Question: I'm feeling very conflicted about my relationship and afraid that I'm going to come across as a bit of a heel. I'm now in my early 50s and about 30 years ago I met a woman who blew me away. She was sophisticated, stunningly beautiful and seemed beyond my reach. She was also 18 years older than me, but then it did not seem to be a problem.
I chased her for a long time and, as I was lucky enough to make a lot of money, I was able to treat her to all kinds of luxuries. She was very wary at the time, saying that the age difference was too much and she was worried that she would regret it later. I brushed all this off as I was blindingly in love and, eventually, we got married and for many years it was brilliant and we were totally into each other.
However, she is now 70 and, while still beautiful and effervescent, there are lots of differences in our relationship and it’s impossible to ignore them. I am no longer attracted to her physically and she is not interested in sex – in fairness, she probably has been pretending to have an interest for a long time.
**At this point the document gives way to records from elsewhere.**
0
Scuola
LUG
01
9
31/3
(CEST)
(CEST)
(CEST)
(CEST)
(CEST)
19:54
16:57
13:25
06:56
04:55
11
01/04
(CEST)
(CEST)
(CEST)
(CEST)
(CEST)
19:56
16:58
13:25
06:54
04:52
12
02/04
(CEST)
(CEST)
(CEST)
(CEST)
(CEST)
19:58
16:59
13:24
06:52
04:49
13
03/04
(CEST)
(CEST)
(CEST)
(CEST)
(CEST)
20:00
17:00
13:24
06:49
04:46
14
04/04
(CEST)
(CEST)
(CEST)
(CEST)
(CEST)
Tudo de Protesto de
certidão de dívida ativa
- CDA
I know she is worried about me leaving and she does not challenge me in the way she used to and is always checking up on where I am and who I'm with. We did not have any children and it's only in the past few years I've been thinking about this and wondering if I still have a chance for this in my life. I feel so bad for thinking this way, but it's getting harder to ignore the reality of her age and I am simply not near this phase of life myself.
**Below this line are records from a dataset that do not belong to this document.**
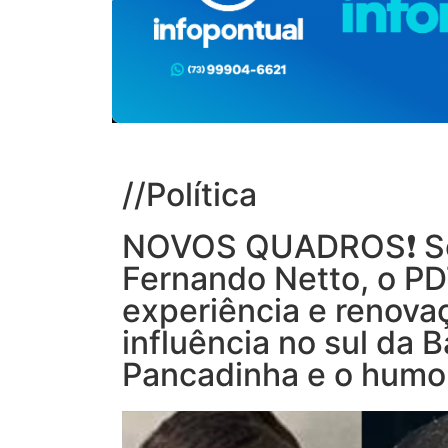
//
Política
NOVOS QUADROS❗ So
Fernando Netto, o P
experiência e renova
influência no sul da
Pancadinha e o humor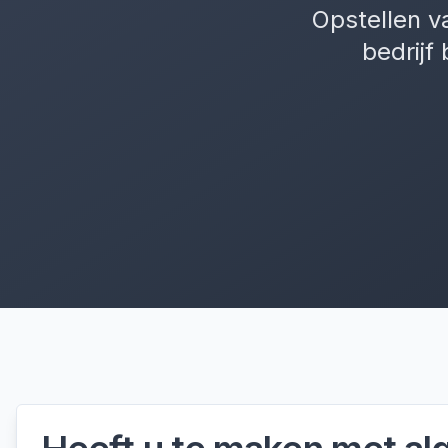
Opstellen v
bedrijf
If I wait another 10 years, it will be too late for me to begin again, so I’m wondering should I end the relationship now?
Answer: It feels that you are paralysed in your relationship and this may be mirrored by your partner who is now afraid that if she challenges you or admits her insecurity she will drive you away. Perhaps this is what is really happening in your relationship – she is now very insecure and you are both reacting to this by standing back and evaluating instead of getting stuck in together and working things out.
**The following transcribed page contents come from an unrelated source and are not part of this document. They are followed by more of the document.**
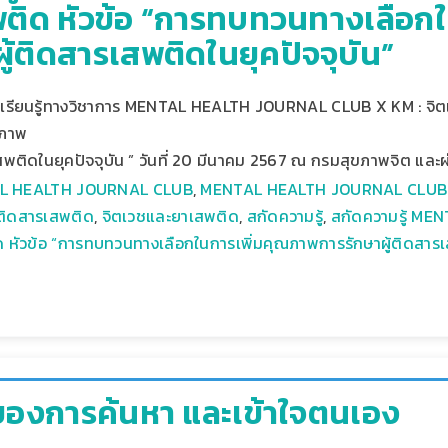
ติด หัวข้อ “การทบทวนทางเลือก
ู้ติดสารเสพติดในยุคปัจจุบัน”
นเรียนรู้ทางวิชาการ MENTAL HEALTH JOURNAL CLUB X KM : จิต
ณภาพ
สพติดในยุคปัจจุบัน ” วันที่ 20 มีนาคม 2567 ณ กรมสุขภาพจิต แล
L HEALTH JOURNAL CLUB
,
MENTAL HEALTH JOURNAL CLUB
้ติดสารเสพติด
,
จิตเวชและยาเสพติด
,
สกัดความรู้
,
สกัดความรู้ M
 หัวข้อ “การทบทวนทางเลือกในการเพิ่มคุณภาพการรักษาผู้ติดสารเส
ัยของการค้นหา และเข้าใจตนเอง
It seems you were very attracted to her independence of spirit and her beauty and now she is concerned about these things and you may be feeling that you have lost something that was very valuable to you. All relationships hit rough times and perhaps you are over-focusing on the age difference rather than looking at what has created the division and lack of connection.
You say that your partner has lost interest in sex and I wonder about this. Women of 70 can and do have very good sex lives so I’m wondering if she is withdrawing out of fear that her body is not what it once was or that you might now be critical of her. She may be hyper conscious of this but people of all ages have to deal with body changes and with love and acceptance they can come through to allow their bodies the pleasure of sex and intimacy.
It seems that you both are currently contributing to the question marks around your relationship but you are not talking together about it. This is probably due to fear: fear of causing hurt and upset and fear of bringing on the ending. Earlier, you both took on fear and overcame it with huge success so I wonder if you can again engage and meet each other where you are at with full openness and honesty. This is what intimacy is and you both have been missing this for some time.
Predicting an outcome is not possible but you have desires and needs that need to be discussed and your partner also has desires and fears that she is currently keeping to herself. Surely you two owe it to each other to fully understand what is going on before a decision can be made.
You describe the love you had earlier in the relationship as "blinding" and you may be seeking to re-experience this but real love is trickier and more substantive than that. In a huge research study in 'Enduring Love in the 21st Century', conducted in the UK in 2014, couples reported kindness and friendship as the most important aspects of relationship and perhaps this is something you should prioritise before considering letting go such an important relationship in your life.
If you continue to struggle with this decision, I recommend some sessions with a psychotherapist or psychologist to help you unravel your own issues in this situation.
This is a very important decision and it deserves all the time and attention you can give it.